Well that’s what you’d think. But … NOOOOO! That just makes too much sense. Here’s a technique that would systematically improve our student’s prospects now and when they leave school. But … NOOOOO! We can’t do that – we have standardized tests, and we have our ‘fill in the right oval or be damned’ philosophy. After all we have to keep up with Jones (oh! I mean the Chinese).
I’m fifty-five years old. I didn’t really start writing until five years ago when I started this blog. Before then I didn’t write. I don’t think I wrote 5000 words total in my life. I didn’t write in high school and I didn’t in college. But I didn’t need to. Because even back even we had the ovals – and I knew how to play the oval game.
But I’ve found out something over these last two years and 200 blog posts. Even being ‘old,’ I’m thinking better. My comprehension of issues is better. My articulation of these issues is better. And the breadth of my understanding on diverse subjects, subjects I’ve had little exposure to – is better. And this is happening now at age fifty-fifty. Imagine the effect it would have on the formative brains of teenagers!
But … NOOOOO! Writing proficiency is too subjective. How are the teachers going to grade writing? Where’s time for them to go through all those words? “Just give me multiple choice … and give me my ovals.” Now I see the point in periodic testing. If you don’t test students on progress, how are you going to know if someone is following behind to the ‘point of no return.’ But does that mean we have to kick writing to the curb because it involves more effort and can’t be tested with ovals?
Our public education situation in the United States is unfortunate at best and more accurately, pathetic. This vaulted institution which reigned king has dropped precariously in world comparisons. And this free fall shows no sign of letting up. Writing would help … help a lot. But we have no time or no patience for writing in our schools. We have ovals. And in the age of ubiquitous technology and social connectivity where’s so much information to devour and write about, this situation is ironic.

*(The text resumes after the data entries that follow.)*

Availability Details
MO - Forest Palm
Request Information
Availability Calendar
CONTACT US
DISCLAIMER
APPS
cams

The internet 2.0 is based on communication – back and forth. I say something, you respond … and so on. Constructive dialogue using writing is what it’s made for. Some would say term papers are writing. I suppose, in the broadest interpretation of the word. But outside of a grade and a few notes in the margins (mainly grammar corrections), there’s no dialogue.

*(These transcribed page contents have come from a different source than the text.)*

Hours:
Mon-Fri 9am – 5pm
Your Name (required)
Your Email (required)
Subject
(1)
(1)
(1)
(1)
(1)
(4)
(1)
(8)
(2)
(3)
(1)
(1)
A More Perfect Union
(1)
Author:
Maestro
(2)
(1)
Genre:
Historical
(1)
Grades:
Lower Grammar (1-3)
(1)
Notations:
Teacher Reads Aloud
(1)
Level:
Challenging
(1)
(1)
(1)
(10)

Personally I write about things that interest me. While I’m twice as old as the average college student and three times that of someone in high school, I don’t consider myself a better, or worse writer – just one with more real world context. My 25-year-old daughter writes better than I do. But what if writing could be that bridge that connects school to the real world for these students? What if writing made all those irrelevant ‘facts’ relevant? And what if writing provided that “spark” that ignited an interest in school … and a want to be there, and a desire to learn when they’re there.

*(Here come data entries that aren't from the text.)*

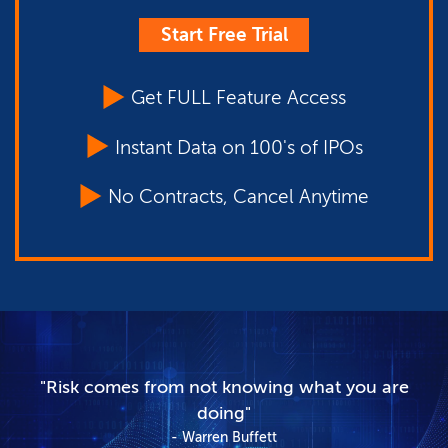
Start Free Trial
Get FULL Feature Access
Instant Data on 100's of IPOs
No Contracts, Cancel Anytime
"Risk comes from not knowing what you are
doing"
Warren Buffett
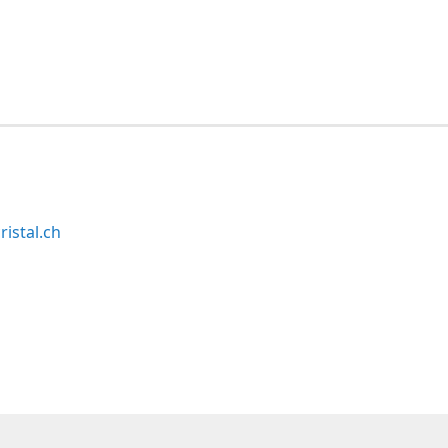
ristal.ch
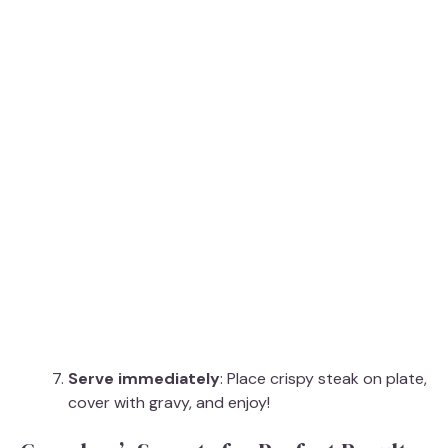
Serve immediately
: Place crispy steak on plate,
cover with gravy, and enjoy!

They way we can do this is through blogs, blogs that students write. I’m a firm believer in students creating a blog that can travel with them, even after they graduate. The content can be personal or it can be incorporated with class material. Students can determine relevance on their own terms – not just on the teacher’s. In other words … they would be thinking.
I believe the purpose of school is prepare a student of a life-long habit of learning, a yearning, an addiction. You can learn a trade or a profession. But what happens if that trade changes, or worse yet – becomes obsolete and goes away.
The skill of learning prepares one to adapt to the changes that loom as inevitable as the rising of the morning sun. And the sun is going to keep rising until we’re all dead and gone.
And writing is the vehicle that can deliver that skill.